Al final, él y sus compañeros piden cita en las oficinas de la Comar, al lado de la plaza donde pasan la noche. Pero las primeras citas no son hasta mayo, y los migrantes no tienen dinero para esperar tanto. Por si fuera poco, la cita que están esperando no es para recibir la Tarjeta de Visitante, sino para recibir el estatus de refugiado. Este proceso, según la ley, impide al inmigrante “salir de la entidad federativa en la que se encuentra”, asegura Ramírez, que ya está cansado de intentar aclarar la confusión. El único cabo suelto de este enredo, el Inami, no ha respondido a las llamadas y correos enviados durante días por este periódico.
En la plaza se hace de noche y comienza a caer una lluvia fina que amenaza tormenta. Los migrantes empiezan a recoger las esterillas y se ponen la ropa de abrigo. Están cada vez más cansados de vivir en la calle. La noche anterior llovió mucho y la plaza se convirtió en un pequeño lago, el agua entraba en las tiendas de campaña y mojaba todo a su paso. Dormir era imposible. Para protegerse, la gente cubre sus tiendas con plásticos improvisados. A veces parece un esfuerzo inútil.

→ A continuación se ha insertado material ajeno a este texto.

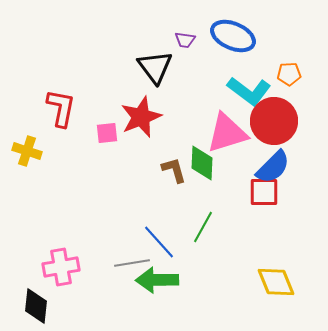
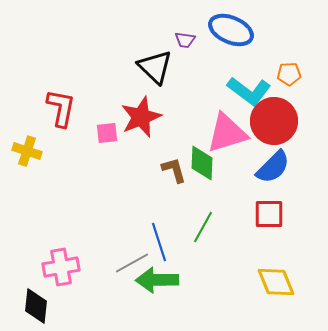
blue ellipse: moved 2 px left, 6 px up
black triangle: rotated 9 degrees counterclockwise
red square: moved 5 px right, 22 px down
blue line: rotated 24 degrees clockwise
gray line: rotated 20 degrees counterclockwise
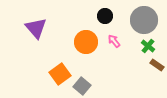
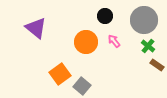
purple triangle: rotated 10 degrees counterclockwise
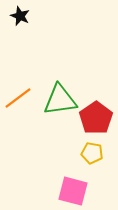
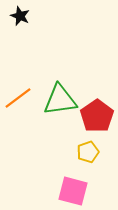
red pentagon: moved 1 px right, 2 px up
yellow pentagon: moved 4 px left, 1 px up; rotated 30 degrees counterclockwise
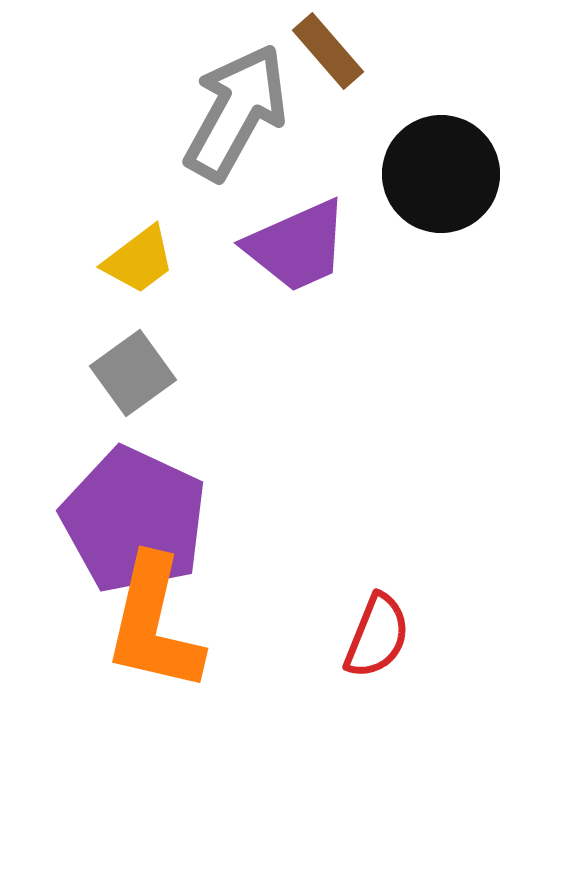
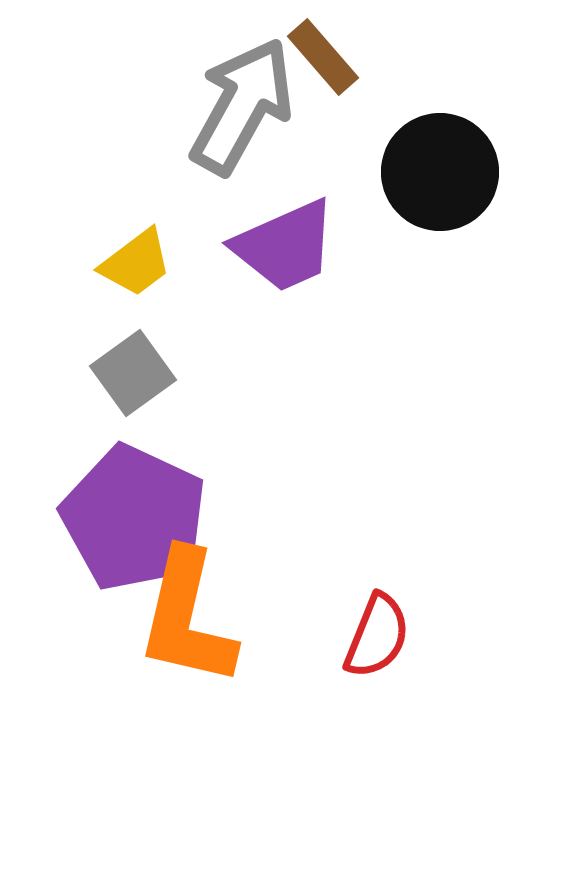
brown rectangle: moved 5 px left, 6 px down
gray arrow: moved 6 px right, 6 px up
black circle: moved 1 px left, 2 px up
purple trapezoid: moved 12 px left
yellow trapezoid: moved 3 px left, 3 px down
purple pentagon: moved 2 px up
orange L-shape: moved 33 px right, 6 px up
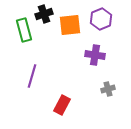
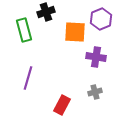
black cross: moved 2 px right, 2 px up
orange square: moved 5 px right, 7 px down; rotated 10 degrees clockwise
purple cross: moved 1 px right, 2 px down
purple line: moved 4 px left, 2 px down
gray cross: moved 13 px left, 3 px down
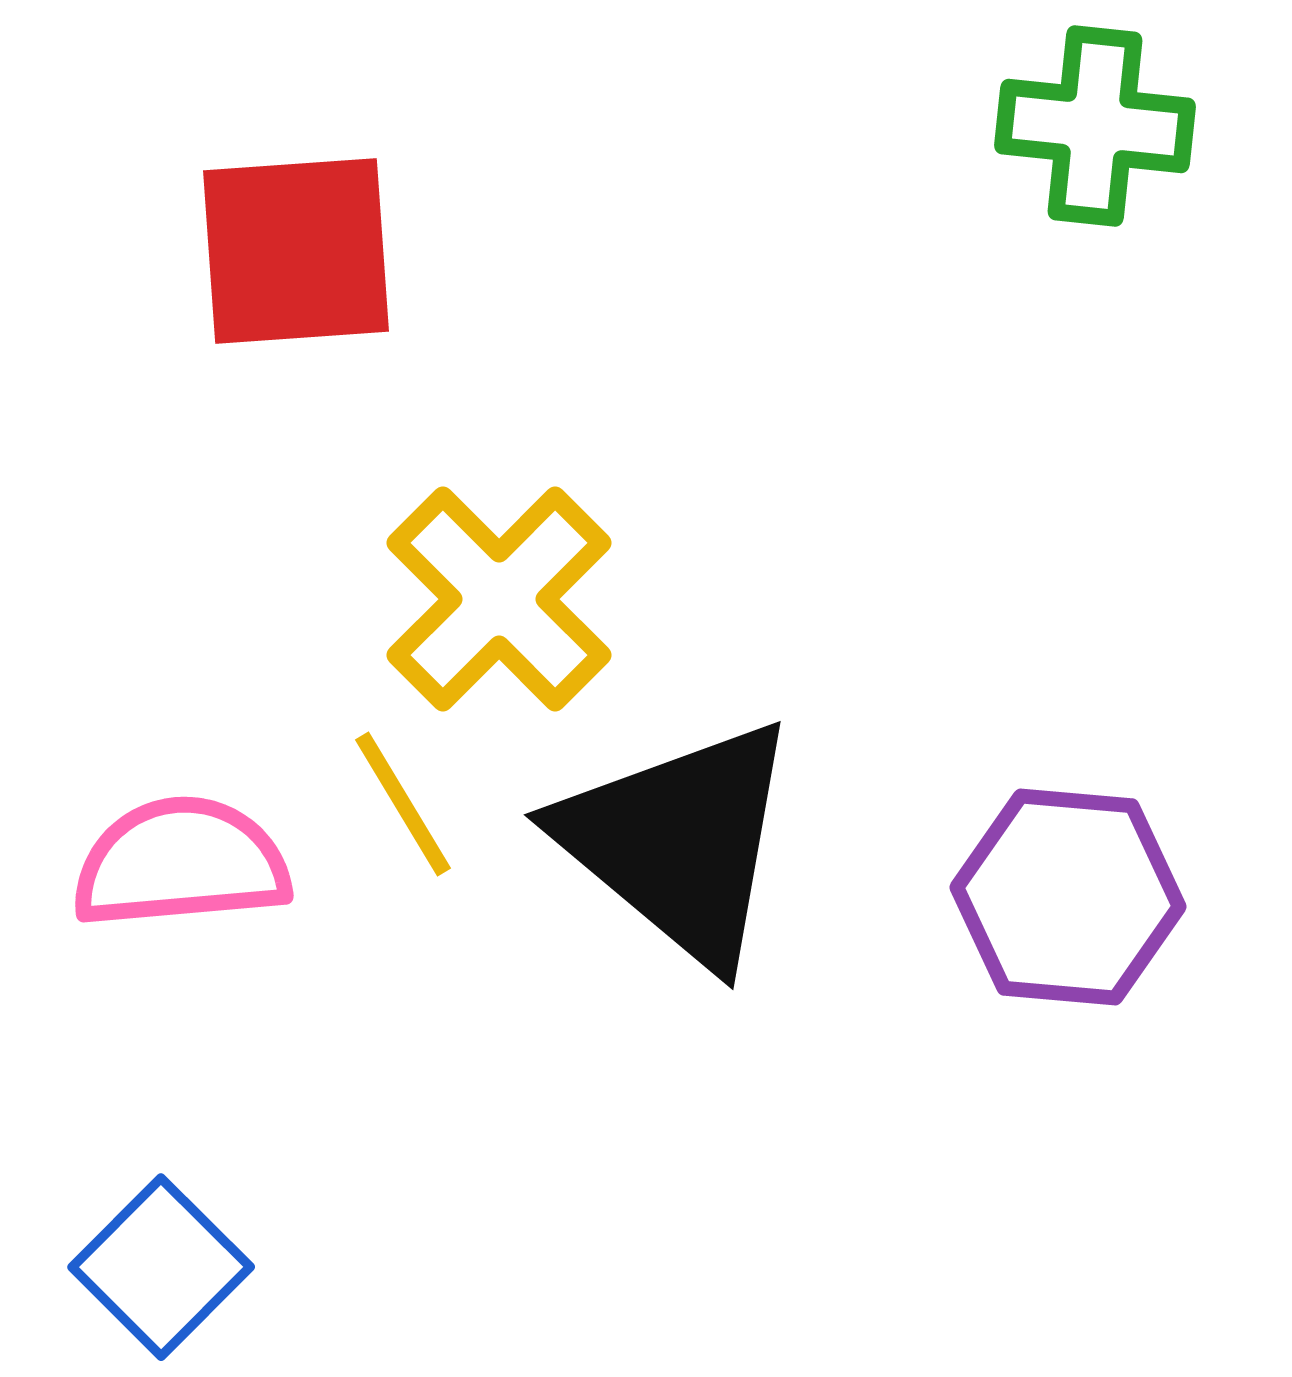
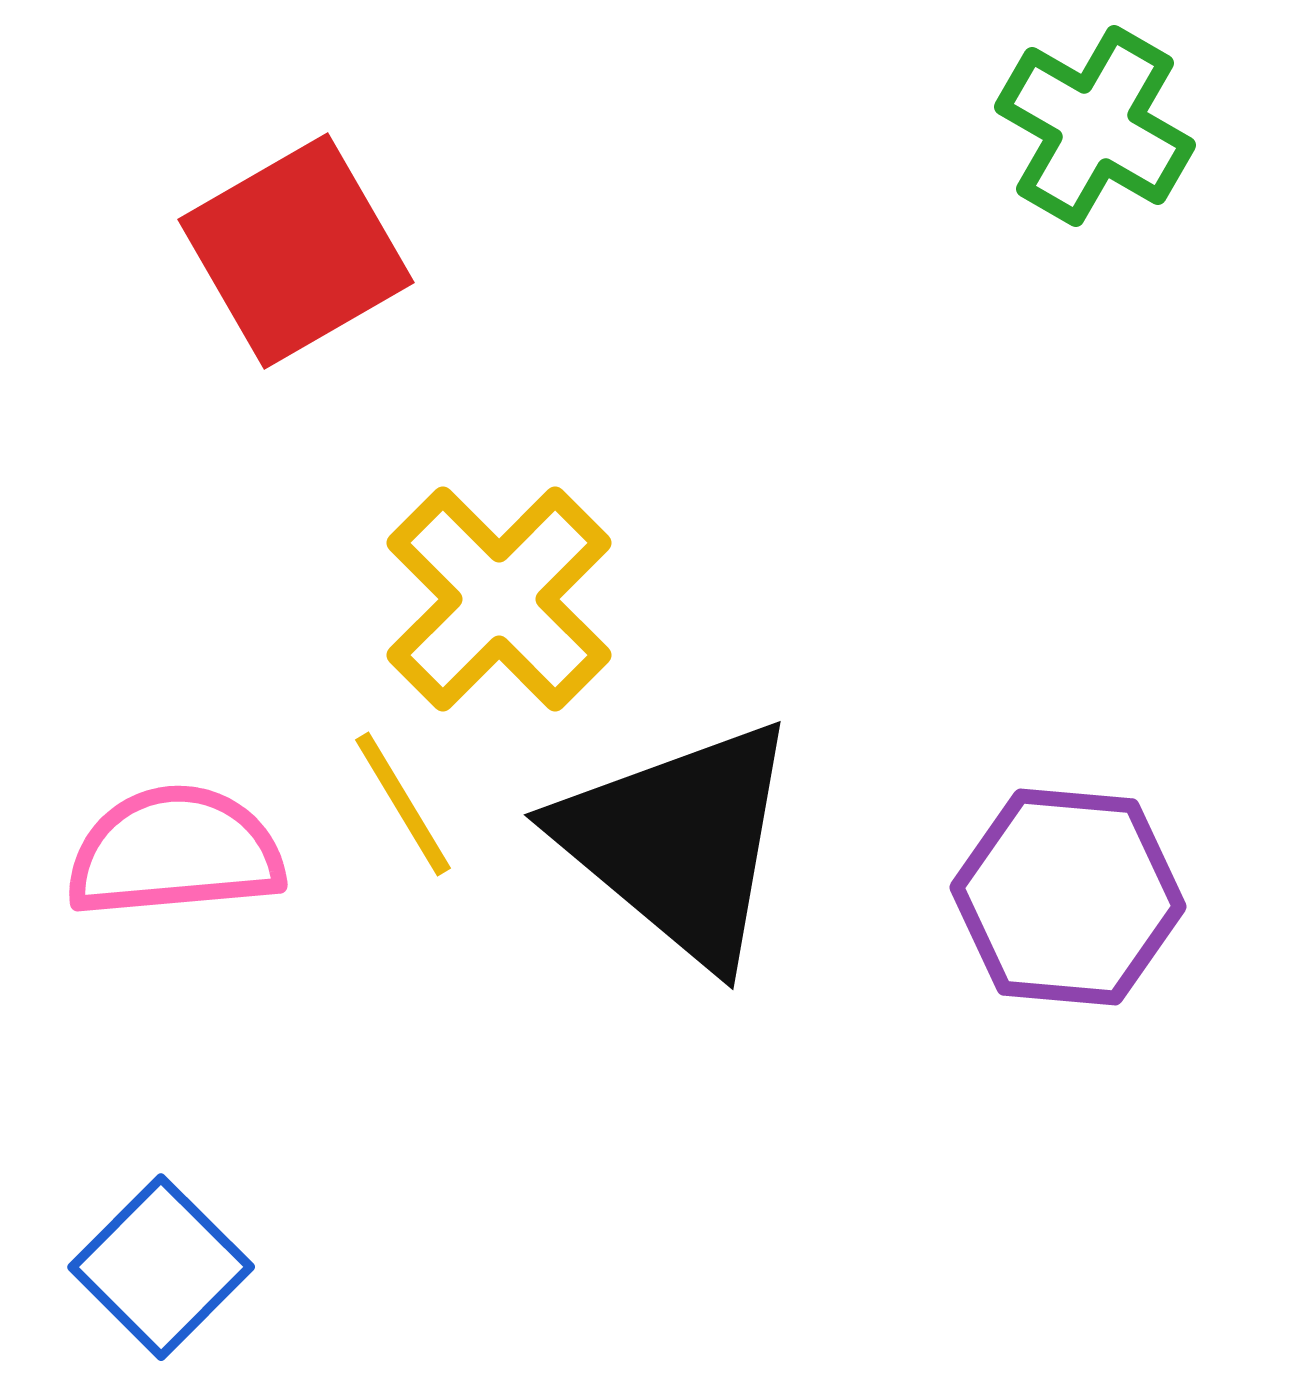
green cross: rotated 24 degrees clockwise
red square: rotated 26 degrees counterclockwise
pink semicircle: moved 6 px left, 11 px up
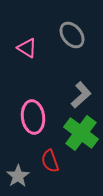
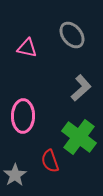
pink triangle: rotated 20 degrees counterclockwise
gray L-shape: moved 7 px up
pink ellipse: moved 10 px left, 1 px up; rotated 8 degrees clockwise
green cross: moved 2 px left, 4 px down
gray star: moved 3 px left, 1 px up
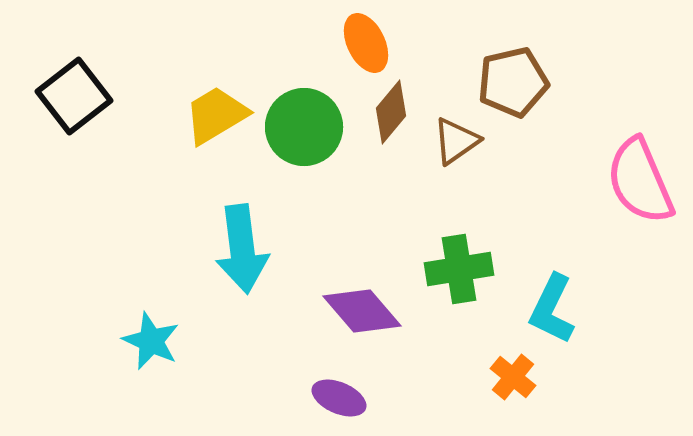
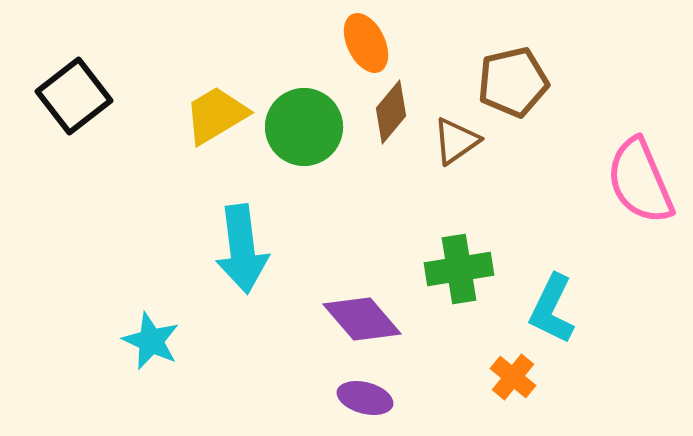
purple diamond: moved 8 px down
purple ellipse: moved 26 px right; rotated 8 degrees counterclockwise
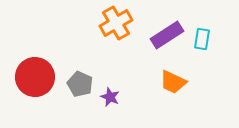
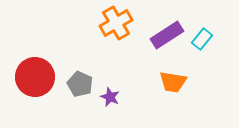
cyan rectangle: rotated 30 degrees clockwise
orange trapezoid: rotated 16 degrees counterclockwise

Un señor, haitiano de 45 años, ha roto varias bolsas de basura y cubre con ellas la tienda de campaña. Pega las bolsas entre sí con cinta adhesiva que va cortando con los dientes. ¿Esto protege? “Sí, sí protege un poco”, contesta el hombre sin perder la compostura, pero sin mucha esperanza. La lluvia cada vez cae con más fuerza. Los migrantes empacan sus mochilas y se meten en las tiendas de campaña. Hace frío. Los niños empiezan a toser. Sus madres les envuelven en mantas y se meten en las tiendas de campaña con la esperanza de dormir un poco.
“A mí no me gusta este viaje, a nadie le gusta, es muy duro”, decía Dalaxie hace un rato, “pero quiero vivir, quiero conseguir mis sueños. Yo quiero hacer grandes cosas, hermano”. Y luego, haciendo fuerza con el brazo para mostrar su escuálido bíceps y buscar la palabra correcta, muy serio y cansado, sentencia: “Nosotros somos héroes, por lo que hemos pasado, somos guerreros, pero a nadie le importa eso aquí. Ni siquiera nos dejan seguir el camino”. Un rato después, un torrente de lluvia moja sin piedad las tiendas de campaña de la plaza Giordano Bruno, cae la noche y la capital de México duerme sumida en el más absoluto silencio.